Канцлер лично открыл дверь, и первый зашёл в обычный инспекторский кабинет. Тут Данте не увидел ничего примечательного – слева от него большая интерактивная доска, впереди – рабочий прямоугольный стол «следователя», на котором навалено множество бумажек, среди которых возвышается компьютер, а справа от вошедших расставлены стулья вокруг большого белого круглого стола, а у стен громоздятся шкафы и сейфы, в которых на флешках и традиционных бумажных носителях покоятся материалы о самых различных делах.

– Господин Канцлер, – чуть поклонился инспектор, стоящий возле своего стола; в его голосе Данте ощутил дрожь и благоговение перед владыкой Империи.

Данте учуял запах кофе, ещё не выветрившийся, который был смешан с чём-то тонизирующим. А на столе он смог узреть хаос – беспорядочная масса бумажек, где какая ведомо только инспектору. Худощавое лицо с мешками и тенями под глазами, с потухшими глазами говорят об усталости мужчины. По-видимому, инспектор сегодня не планировал ничего читать, но неожиданное прибытие Канцлера застало его врасплох.

– Не нужно вопросов, – словно не замечая высокого худощавого мужчину, мимо прошёл император, занимая один из стульев. – Начинайте доклад. Только кратко.

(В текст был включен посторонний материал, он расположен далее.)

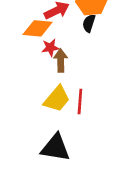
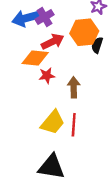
black semicircle: (89, 23) -> (97, 45), moved
brown arrow: (61, 60) -> (74, 87), moved

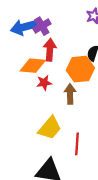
orange hexagon: (84, 32) -> (80, 69), moved
red arrow: (53, 42) -> (50, 50), turned -60
red line: (74, 125) -> (77, 144), moved

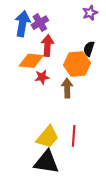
blue arrow: (24, 27) -> (22, 24), turned 115
yellow trapezoid: (50, 128) -> (47, 137), moved

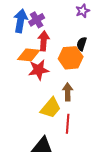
red star: (42, 77) -> (39, 70), size x1.5
brown arrow: (67, 88) -> (68, 92), moved
yellow trapezoid: (47, 137) -> (51, 108), moved

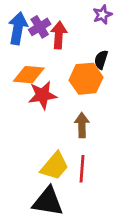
red arrow: (44, 41) -> (59, 35), moved
yellow trapezoid: (51, 108) -> (55, 166), moved

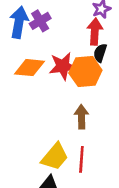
red arrow: (59, 35) -> (95, 32), moved
red star: (42, 95) -> (63, 66), moved

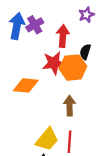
red arrow: (95, 32) -> (63, 36), moved
orange diamond: (30, 68) -> (26, 85), moved

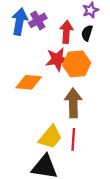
black semicircle: (85, 52) -> (87, 33), moved
brown arrow: (70, 106) -> (73, 103), size x1.4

– Да господин император, – инспектор нашёл какую-то бумажку в кармане своего бежевого пальто и стал с неё читать. – Следствие было проведено по приказу Канцлера Рейха. Исходными рамками, определившими начало следствия, стало подписание договора между Империей и тем, что впоследствии стало Балканской автономией. Мы выявили факты, которые свидетельствуют о том, что Фемистокл задумал восстание уже тогда и об этом говорят множественные переписки с теми людьми, которые потом встали во главе органов власти Балканской автономии. Все переписки будут приведены в эпизоде №1 дела №1.

– Младший инспектор, это вы были на территории Греции и осуществляли сбор данных? Скажите, вы один работали над этим делом? – вмешался Канцлер. – Вы же понимаете, что дело о сепаратизме, государственной измене, не ведётся одним человеком?

– Да, – инспектор отложил бумагу, уверенно продолжая говорить. – Я был отправлен на территорию Балкан, когда оттуда последовал отказ от Балканской автономии в выполнении Постановления Министерства идеологической чистоты о поддержке государственной политики в сфере упразднения всех национально-культурных и религиозных различностей. У меня была цель – расследовать деятельность Управления национальной балканской политики Автономии на предмет нарушения законодательства, а также для установления слежки за рядом должностных лиц. А сейчас я просто предоставляю неофициальный доклад о деле, которое велось Высшей оперативно-следственной группой.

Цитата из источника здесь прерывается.